BSS
  14 Apr 2023, 23:29

Tearful Biden explores faith and family at finale of Ireland trip

KNOCK, Ireland, April  14, 2023 (BSS/AFP) - US President Joe Biden, winding
down an emotive visit to Ireland, broke down in tears Friday during a chance
encounter with the priest who read the last rites to his late son.

The Irish-American president was on a visit to the celebrated Roman
Catholic pilgrimage shrine at Knock, northwestern Ireland, on the final day of
a three-day tour of his ancestral homeland.

Biden will later wrap up his trip with an outdoors address to thousands of
well-wishers at St Muredach's Cathedral in Ballina.

In 1828, Biden's forebear Edward Blewitt sold the bricks that went into the
construction of the Catholic cathedral, using the money to fund his family's
later emigration to the United States.

At the Knock Shrine, organisers made the last-minute discovery of a link
between the Biden family and one of their priests, Father Frank O'Grady, who
returned to Ireland after years serving as a chaplain in the US army.

The president's son Beau Biden died of brain cancer aged 46 in 2015. Father
O'Grady administered the Catholic rites at the Walter Reed Army Medical Center
outside Washington.

O'Grady was not on the official guest list but was given hurried security
clearance.

Biden "wanted to meet him straight away, he dispatched a secret service
agent to go and find him," Knock Shrine parish priest Father Richard Gibbons
told the BBC.

"He got the shock of his life, to come over, so that was a wonderful
spontaneous thing that happened.

"He (Biden) was crying, it really affected him and then we said a prayer,
said a decade of the rosary for his family.

"He lit a candle and then he took a moment or two of private for prayer."
The US president went on to visit the Mayo Roscommon Hospice nearby with
his sister, Valerie Biden Owens, surviving son, Hunter, and cousin Laurita
Blewitt.

In 2017, he came for the building's groundbreaking, and a plaque there
commemorates Beau Biden.

- 'I'm home' -

Biden was to head on to the picturesque riverside town of Ballina, which
was proudly displaying US flags and red, white and blue bunting as locals
thronged the streets in excited anticipation.

Ballina commissioned a five-metre-high (16-foot-high) mural of Biden when
he won the 2020 presidential vote -- and much of the trip has appeared designed
by the White House to build up to a 2024 re-election bid.

Blewitt descendants still live in the town, where the Mocha Beans cafe
changed its shop sign to read "Mocha Biden" for the occasion.
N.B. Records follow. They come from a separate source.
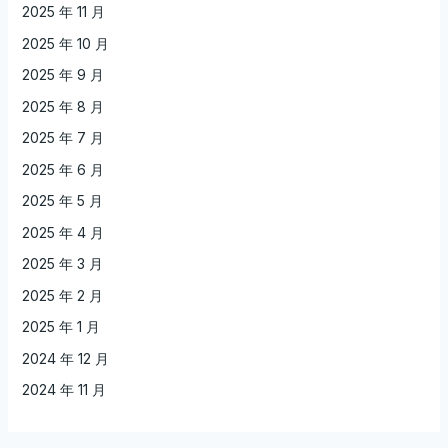
2025 年 11 月
2025 年 10 月
2025 年 9 月
2025 年 8 月
2025 年 7 月
2025 年 6 月
2025 年 5 月
2025 年 4 月
2025 年 3 月
2025 年 2 月
2025 年 1 月
2024 年 12 月
2024 年 11 月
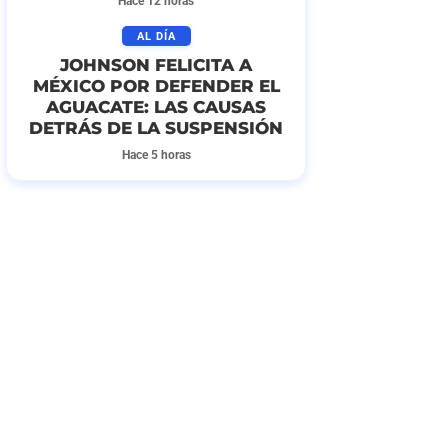
Hace 12 horas
AL DÍA
JOHNSON FELICITA A
MÉXICO POR DEFENDER EL
AGUACATE: LAS CAUSAS
DETRÁS DE LA SUSPENSIÓN
Hace 5 horas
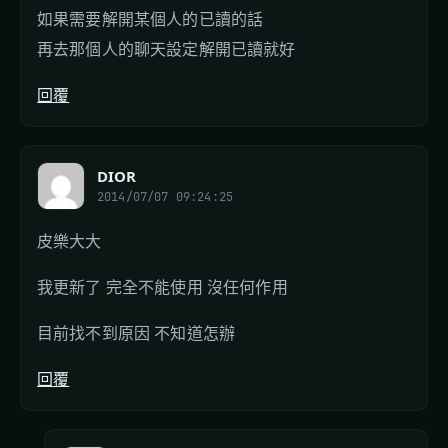
如果需要解開某個人的已讀的話
再去那個人的聊天設定解開已讀就好
回覆
DIOR
2014/07/07 09:24:25
皮樂大大
我更新了 完全不能使用 沒任何作用
目前找不到原因 不知道怎辦
回覆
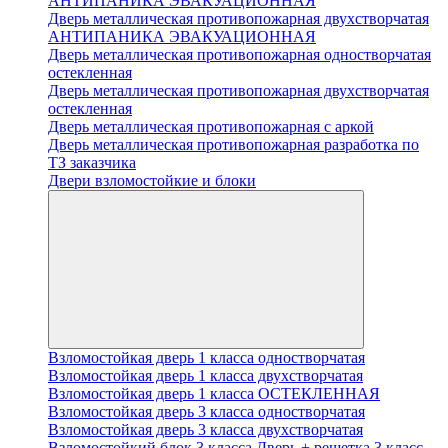
АНТИПАНИКА ЭВАКУАЦИОННАЯ
Дверь металлическая противопожарная двухстворчатая
АНТИПАНИКА ЭВАКУАЦИОННАЯ
Дверь металлическая противопожарная одностворчатая
остекленная
Дверь металлическая противопожарная двухстворчатая
остекленная
Дверь металлическая противопожарная с аркой
Дверь металлическая противопожарная разработка по
ТЗ заказчика
Двери взломостойкие и блоки
Взломостойкая дверь 1 класса одностворчатая
Взломостойкая дверь 1 класса двухстворчатая
Взломостойкая дверь 1 класса ОСТЕКЛЕННАЯ
Взломостойкая дверь 3 класса одностворчатая
Взломостойкая дверь 3 класса двухстворчатая
Взломостойкий блок 3 класса Дверь + решетка 3 класс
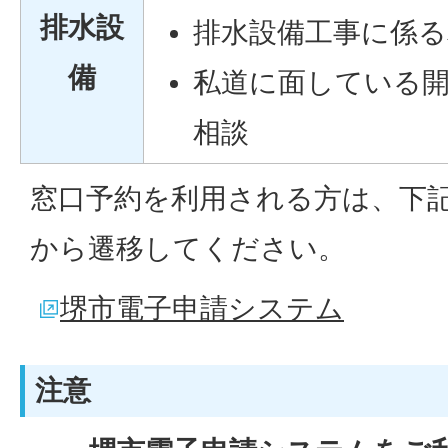
排水設
排水設備工事に係る
備
私道に面している
相談
窓口予約を利用される方は、下
から遷移してください。
堺市電子申請システム
注意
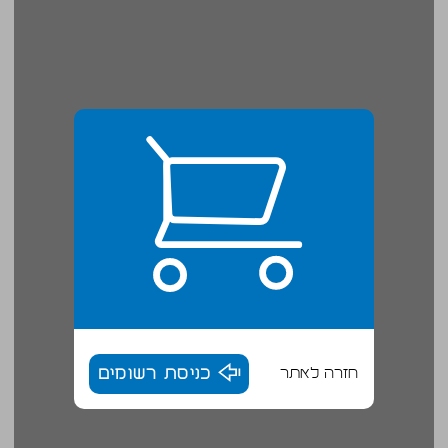
חזרה לאתר
כניסת רשומים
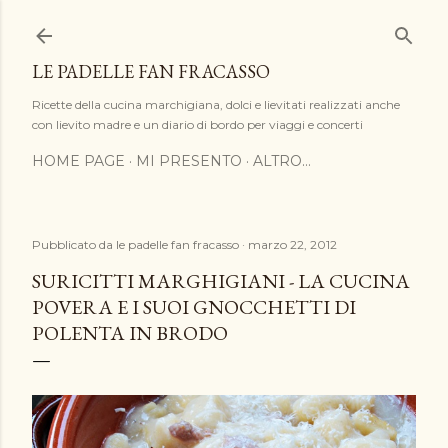
Passa ai contenuti principali
LE PADELLE FAN FRACASSO
Ricette della cucina marchigiana, dolci e lievitati realizzati anche
con lievito madre e un diario di bordo per viaggi e concerti
HOME PAGE
MI PRESENTO
ALTRO…
Pubblicato da
le padelle fan fracasso
marzo 22, 2012
SURICITTI MARGHIGIANI - LA CUCINA
POVERA E I SUOI GNOCCHETTI DI
POLENTA IN BRODO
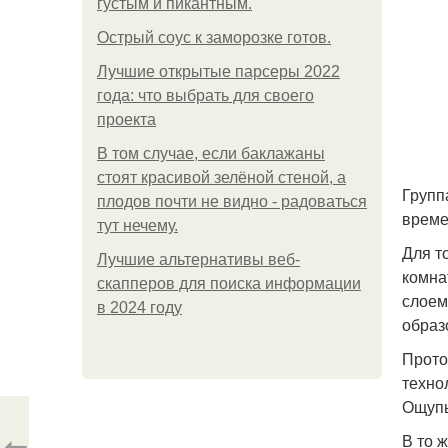
густым и пикантным.
Острый соус к заморозке готов.
Лучшие открытые парсеры 2022
года: что выбрать для своего
проекта
В том случае, если баклажаны
стоят красивой зелёной стеной, а
Групп
плодов почти не видно - радоваться
време
тут нечему.
Для т
Лучшие альтернативы веб-
комна
скапперов для поиска информации
слоем
в 2024 году
образ
Прото
техно
Ощупь
⇦
В то 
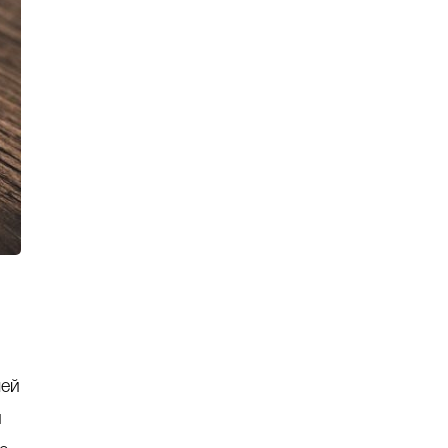
шей
и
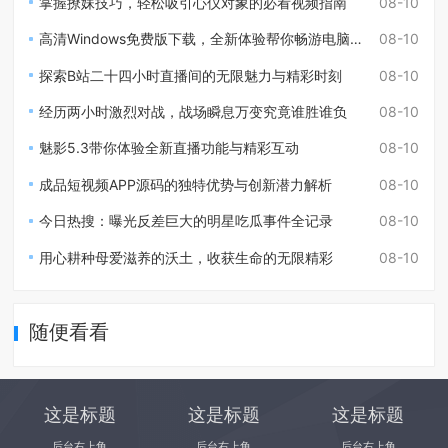
掌握撩妹技巧，轻松吸引心仪对象的必看视频指南
08-10
高清Windows免费版下载，全新体验帮你畅游电脑生活
08-10
探索B站二十四小时直播间的无限魅力与精彩时刻
08-10
经历两小时激烈对战，战场瞬息万变究竟谁胜谁负
08-10
魅影5.3带你体验全新直播功能与精彩互动
08-10
成品短视频APP源码的独特优势与创新潜力解析
08-10
今日热搜：曝光反差巨大的明星吃瓜事件全记录
08-10
用心耕种母爱滋养的沃土，收获生命的无限精彩
08-10
随便看看
这是标题
这是标题
这是标题
后台右上角
后台右上角
后台右上角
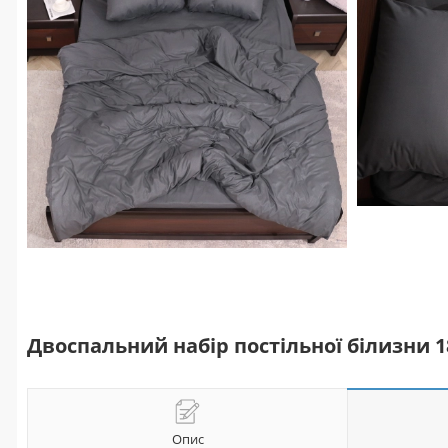
Двоспальний набір постільної білизни 
Опис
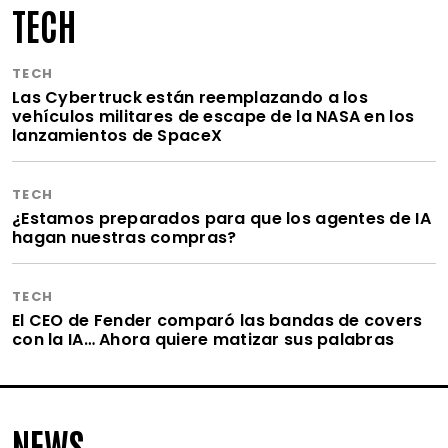
TECH
TECH
Las Cybertruck están reemplazando a los
vehículos militares de escape de la NASA en los
lanzamientos de SpaceX
TECH
¿Estamos preparados para que los agentes de IA
hagan nuestras compras?
TECH
El CEO de Fender comparó las bandas de covers
con la IA… Ahora quiere matizar sus palabras
NEWS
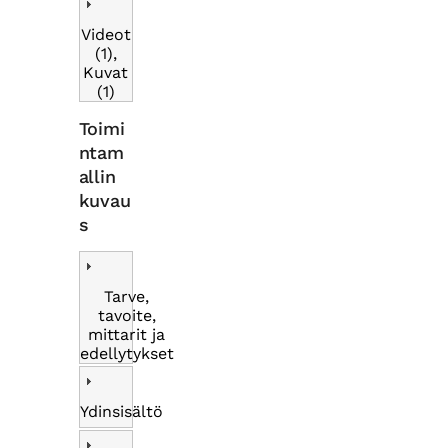
Videot
(1),
Kuvat
(1)
Toimi
ntam
allin
kuvau
s
Tarve,
tavoite,
mittarit ja
edellytykset
Ydinsisältö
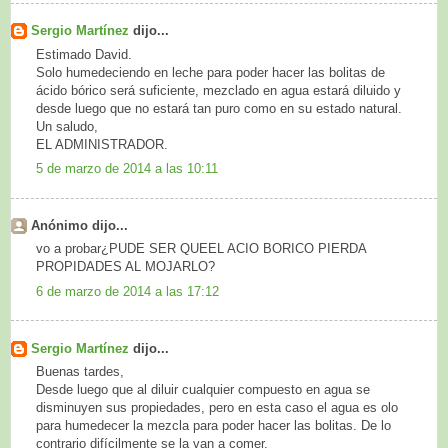
Sergio Martínez
dijo...
Estimado David.
Solo humedeciendo en leche para poder hacer las bolitas de
ácido bórico será suficiente, mezclado en agua estará diluido y
desde luego que no estará tan puro como en su estado natural.
Un saludo,
EL ADMINISTRADOR.
5 de marzo de 2014 a las 10:11
Anónimo dijo...
vo a probar¿PUDE SER QUEEL ACIO BORICO PIERDA
PROPIDADES AL MOJARLO?
6 de marzo de 2014 a las 17:12
Sergio Martínez
dijo...
Buenas tardes,
Desde luego que al diluir cualquier compuesto en agua se
disminuyen sus propiedades, pero en esta caso el agua es olo
para humedecer la mezcla para poder hacer las bolitas. De lo
contrario difícilmente se la van a comer.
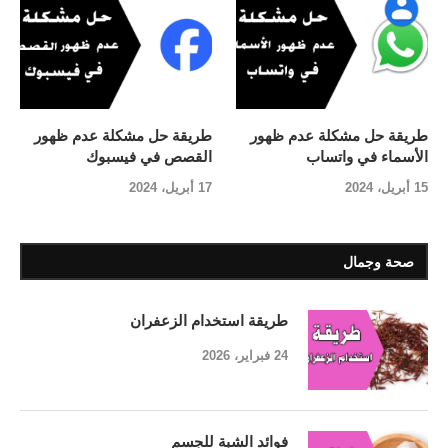
طريقة حل مشكلة عدم ظهور
طريقة حل مشكلة عدم ظهور
الأسماء في واتساب
القصص في فيسبوك
15 أبريل، 2024
17 أبريل، 2024
صحة وجمال
طريقة استخدام الزعفران
24 فبراير، 2026
فوائد الشبة للجسم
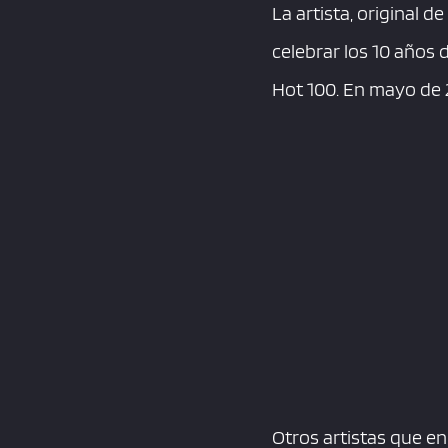
La artista, original 
celebrar los 10 años d
Hot 100. En mayo de 
Otros artistas que en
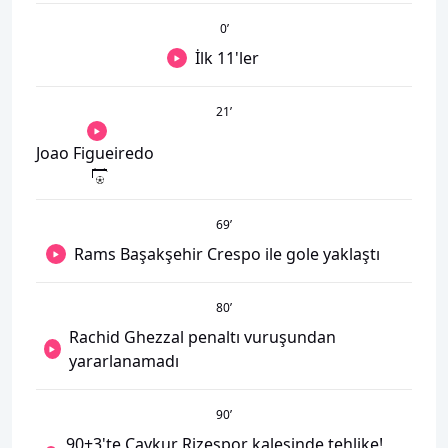
0
’
İlk 11'ler
21
’
Joao Figueiredo
69
’
Rams Başakşehir Crespo ile gole yaklaştı
80
’
Rachid Ghezzal penaltı vuruşundan
yararlanamadı
90
’
90+3'te Çaykur Rizespor kalesinde tehlike!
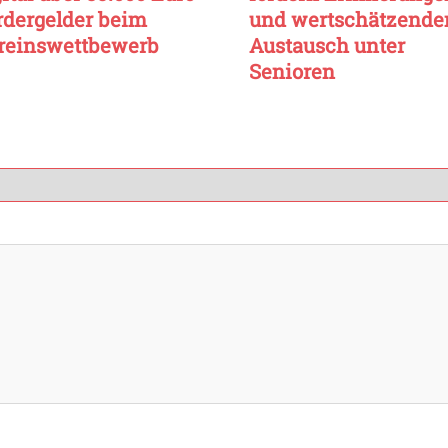
rdergelder beim
und wertschätzende
reinswettbewerb
Austausch unter
Senioren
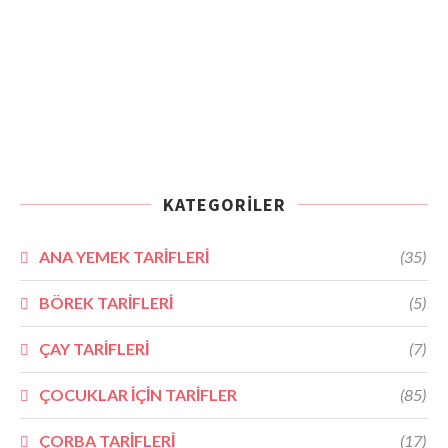
KATEGORILER
ANA YEMEK TARİFLERİ
(35)
BÖREK TARİFLERİ
(5)
ÇAY TARİFLERİ
(7)
ÇOCUKLAR İÇİN TARİFLER
(85)
ÇORBA TARİFLERİ
(17)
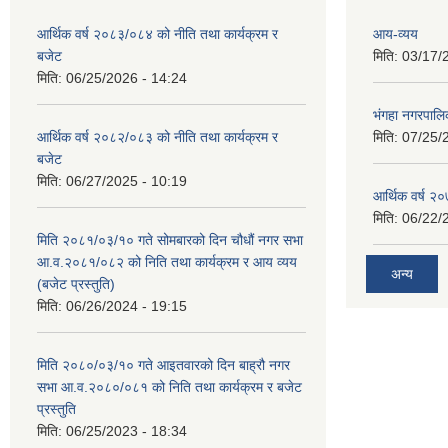
आर्थिक वर्ष २०८३/०८४ को नीति तथा कार्यक्रम र
आय-व्यय
बजेट
मिति:
03/17/
मिति:
06/25/2026 - 14:24
भंगहा नगरपाल
आर्थिक वर्ष २०८२/०८३ को नीति तथा कार्यक्रम र
मिति:
07/25/
बजेट
मिति:
06/27/2025 - 10:19
आर्थिक वर्ष २
मिति:
06/22/
मिति २०८१/०३/१० गते सोमबारको दिन चौधौं नगर सभा
आ.व.२०८१/०८२ को निति तथा कार्यक्रम र आय व्यय
अन्य
(बजेट प्रस्तुति)
मिति:
06/26/2024 - 19:15
मिति २०८०/०३/१० गते आइतवारको दिन बाह्रौ नगर
सभा आ.व.२०८०/०८१ को निति तथा कार्यक्रम र बजेट
प्रस्तुति
मिति:
06/25/2023 - 18:34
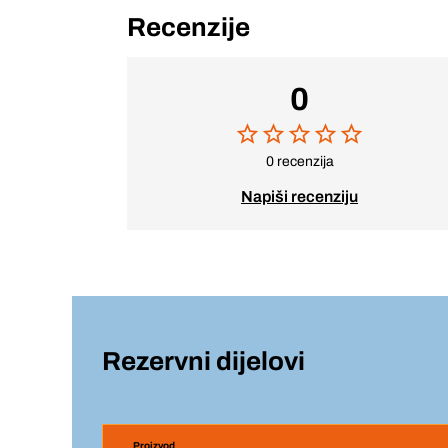
Recenzije
0
0 recenzija
Napiši recenziju
Rezervni dijelovi
Proizvod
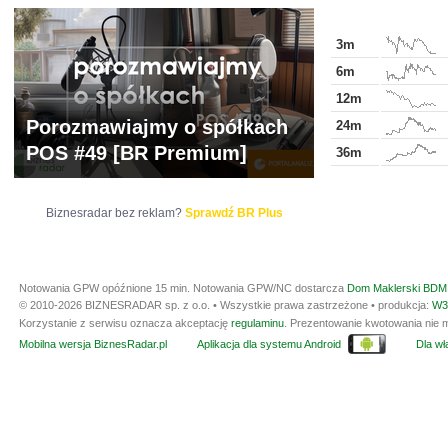
3m
6m
12m
Porozmawiajmy o spółkach
24m
POS #49 [BR Premium]
36m
Biznesradar bez reklam?
Sprawdź BR Plus
Notowania GPW opóźnione 15 min.
Notowania GPW/NC dostarcza
Dom Maklerski BDM 
© 2010-2026 BIZNESRADAR sp. z o.o. • Wszystkie prawa zastrzeżone • produkcja:
W3
Korzystanie z serwisu oznacza akceptację
regulaminu
. Prezentowanie kwotowania nie m
Mobilna wersja BiznesRadar.pl
Aplikacja dla systemu Android
Dla wła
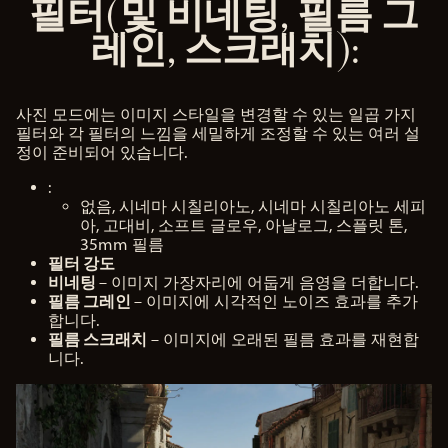
필터(및 비네팅, 필름 그
레인, 스크래치):
사진 모드에는 이미지 스타일을 변경할 수 있는 일곱 가지
필터와 각 필터의 느낌을 세밀하게 조정할 수 있는 여러 설
정이 준비되어 있습니다.
:
없음, 시네마 시칠리아노, 시네마 시칠리아노 세피
아, 고대비, 소프트 글로우, 아날로그, 스플릿 톤,
35mm 필름
필터 강도
비네팅
– 이미지 가장자리에 어둡게 음영을 더합니다.
필름 그레인
– 이미지에 시각적인 노이즈 효과를 추가
합니다.
필름 스크래치
– 이미지에 오래된 필름 효과를 재현합
니다.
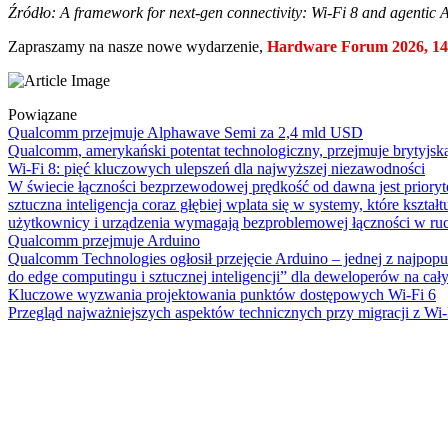
Źródło: A framework for next‑gen connectivity: Wi‑Fi 8 and agentic
Zapraszamy na nasze nowe wydarzenie,
Hardware Forum 2026, 14
Powiązane
Qualcomm przejmuje Alphawave Semi za 2,4 mld USD
Qualcomm, amerykański potentat technologiczny, przejmuje brytyjs
Wi-Fi 8: pięć kluczowych ulepszeń dla najwyższej niezawodności
W świecie łączności bezprzewodowej prędkość od dawna jest prioryt
sztuczna inteligencja coraz głębiej wplata się w systemy, które kszta
użytkownicy i urządzenia wymagają bezproblemowej łączności w ruc
Qualcomm przejmuje Arduino
Qualcomm Technologies ogłosił przejęcie Arduino – jednej z najpopul
do edge computingu i sztucznej inteligencji” dla deweloperów na cał
Kluczowe wyzwania projektowania punktów dostępowych Wi-Fi 6
Przegląd najważniejszych aspektów technicznych przy migracji z Wi-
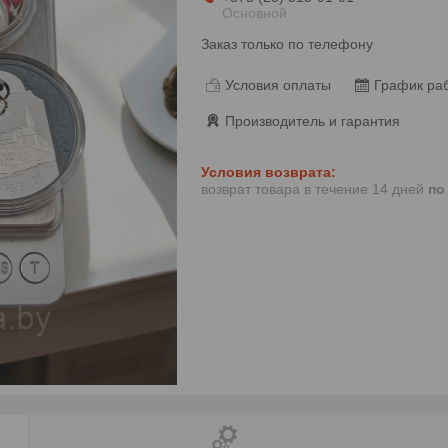
Основной
Заказ только по телефону
Условия оплаты
График ра
Производитель и гарантия
возврат товара в течение 14 дней
по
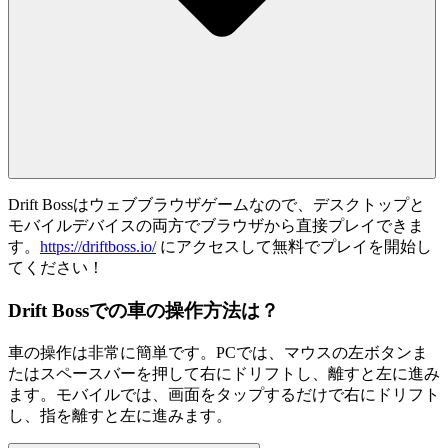
Drift Bossはウェブブラウザゲームなので、デスクトップと
モバイルデバイスの両方でブラウザから直接プレイできま
す。
https://driftboss.io/
にアクセスして無料でプレイを開始し
てください！
Drift Bossでの車の操作方法は？
車の操作は非常に簡単です。PCでは、マウスの左ボタンま
たはスペースバーを押して右にドリフトし、離すと左に進み
ます。モバイルでは、画面をタップするだけで右にドリフト
し、指を離すと左に進みます。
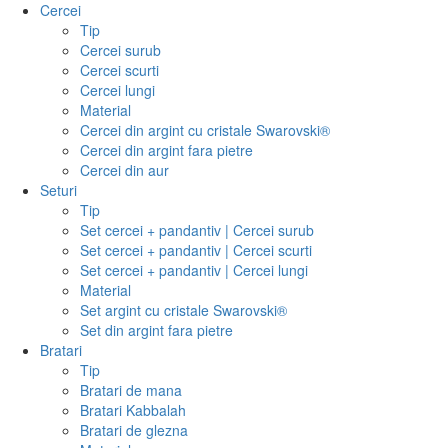
Cercei
Tip
Cercei surub
Cercei scurti
Cercei lungi
Material
Cercei din argint cu cristale Swarovski®
Cercei din argint fara pietre
Cercei din aur
Seturi
Tip
Set cercei + pandantiv | Cercei surub
Set cercei + pandantiv | Cercei scurti
Set cercei + pandantiv | Cercei lungi
Material
Set argint cu cristale Swarovski®
Set din argint fara pietre
Bratari
Tip
Bratari de mana
Bratari Kabbalah
Bratari de glezna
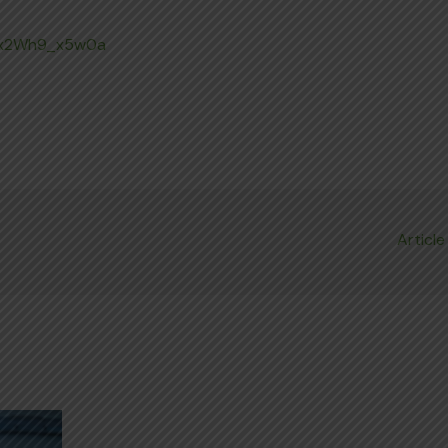
v=x2Wh9_x5w0a
Article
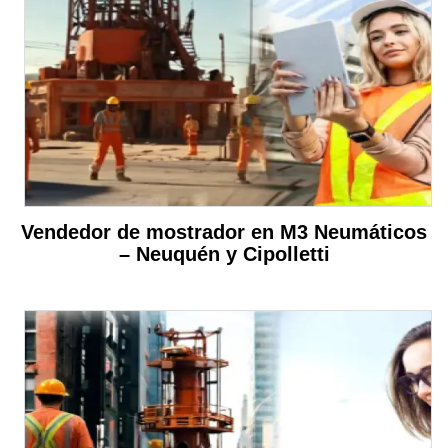
Vendedor de mostrador en M3 Neumáticos
– Neuquén y Cipolletti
"That buzz is incredible around Ballina today," the cafe's owner Trevor
Mangan told AFP.

As a baby, Flori Garvin was given a cuddly toy donkey by Biden when the
Democrat visited Ballina as vice president. Now aged seven, she was back with
her grandmother, Elizabeth Robinson, 63.

"She hasn't stopped talking about it," Robinson said. "She thinks she's
going to see him herself."

The surrounding county of Mayo was the ancestral homeland of one branch of
the Biden family, and the president was also to tour a genealogy centre to find
out more about his origins.

On Thursday, Biden declared in a speech to the Irish parliament: "I'm home."
Ahead of a potential election rematch against Donald Trump, the president
dwelt on the success of Irish emigres in carving out a new life far from home.

The United States and Ireland are joined in "not just the hope but the
conviction that better days lie ahead", he said.

- Gerry Adams selfie -

But, following a testy visit to Belfast prior to Dublin, Biden also issued
a pointed warning that the UK "should be working closer with Ireland" to
protect a 25-year-old peace deal in Northern Ireland.

"Political violence must never again be allowed to take hold in this
island," he said to warm applause from the parliamentary audience, which
included veteran nationalist leader Gerry Adams.

Adams hugged Biden after the speech and the pair posed for a selfie which
the former Sinn Fein leader posted on Twitter.

Adams is still a hate figure for many pro-UK unionists in Northern Ireland
for his alleged involvement in the paramilitary Irish Republican Army (IRA).
The imagery fuelled accusations that Biden is "anti-British".

Irish Taoiseach (prime minister) Leo Varadkar echoed the White House in
denying that. He insisted that Biden was keen to help protect the peace process
without being "overbearing or interfering".